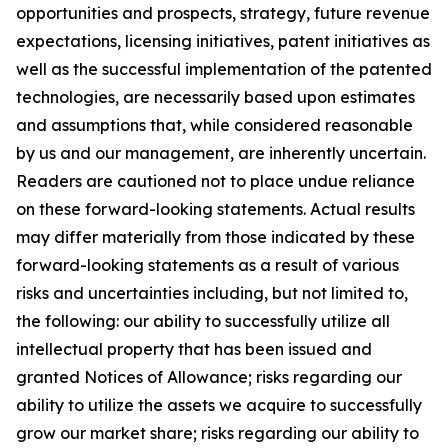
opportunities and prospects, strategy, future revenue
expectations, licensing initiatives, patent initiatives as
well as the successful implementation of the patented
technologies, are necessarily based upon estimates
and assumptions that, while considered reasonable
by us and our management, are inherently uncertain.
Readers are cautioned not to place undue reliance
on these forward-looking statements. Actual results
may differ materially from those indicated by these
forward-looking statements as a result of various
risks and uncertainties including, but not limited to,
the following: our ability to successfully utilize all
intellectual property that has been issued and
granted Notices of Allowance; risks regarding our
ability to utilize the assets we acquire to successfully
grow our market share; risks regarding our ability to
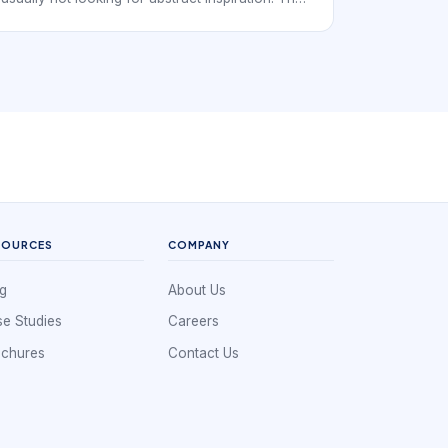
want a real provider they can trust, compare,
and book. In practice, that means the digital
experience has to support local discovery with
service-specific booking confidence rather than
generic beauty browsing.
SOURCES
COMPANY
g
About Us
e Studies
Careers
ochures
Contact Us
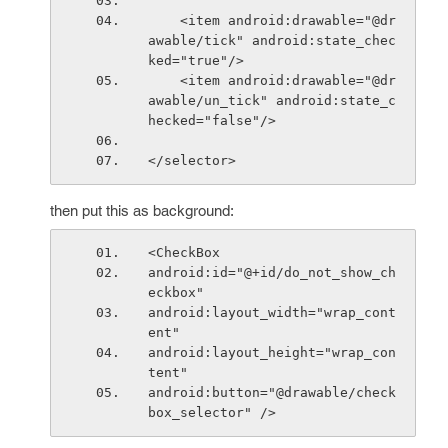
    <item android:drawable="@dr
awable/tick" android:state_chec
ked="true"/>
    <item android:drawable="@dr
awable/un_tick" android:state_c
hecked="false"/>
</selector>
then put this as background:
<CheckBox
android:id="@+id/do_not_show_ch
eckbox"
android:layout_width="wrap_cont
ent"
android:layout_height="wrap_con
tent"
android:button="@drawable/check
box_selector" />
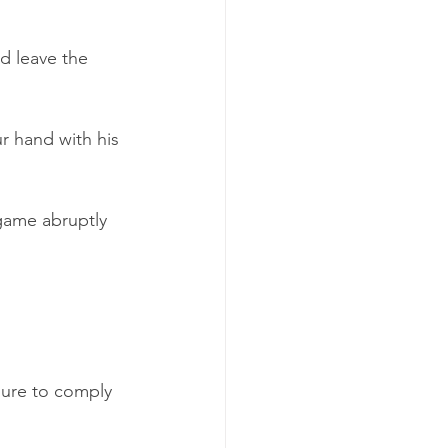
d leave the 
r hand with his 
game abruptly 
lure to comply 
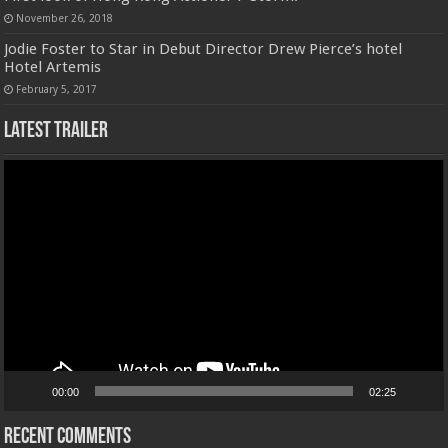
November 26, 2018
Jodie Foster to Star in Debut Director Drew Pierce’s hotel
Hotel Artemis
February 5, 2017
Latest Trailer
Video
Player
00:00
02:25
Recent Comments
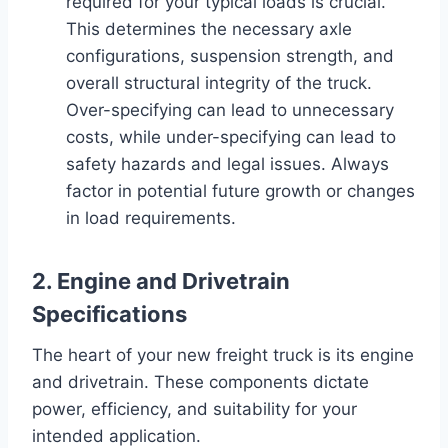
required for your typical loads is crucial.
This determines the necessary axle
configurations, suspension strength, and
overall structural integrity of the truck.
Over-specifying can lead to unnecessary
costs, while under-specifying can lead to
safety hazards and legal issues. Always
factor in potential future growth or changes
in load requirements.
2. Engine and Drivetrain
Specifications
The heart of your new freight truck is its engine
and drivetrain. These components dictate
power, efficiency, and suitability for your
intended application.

**Task goal:** All pictures are to be skipped; the lines from the first line of the records through the line containing "the following: our" are to be repeated exactly, both ends included.

**Written response:**
opportunities and prospects, strategy, future revenue
expectations, licensing initiatives, patent initiatives as
well as the successful implementation of the patented
technologies, are necessarily based upon estimates
and assumptions that, while considered reasonable
by us and our management, are inherently uncertain.
Readers are cautioned not to place undue reliance
on these forward-looking statements. Actual results
may differ materially from those indicated by these
forward-looking statements as a result of various
risks and uncertainties including, but not limited to,
the following: our ability to successfully utilize all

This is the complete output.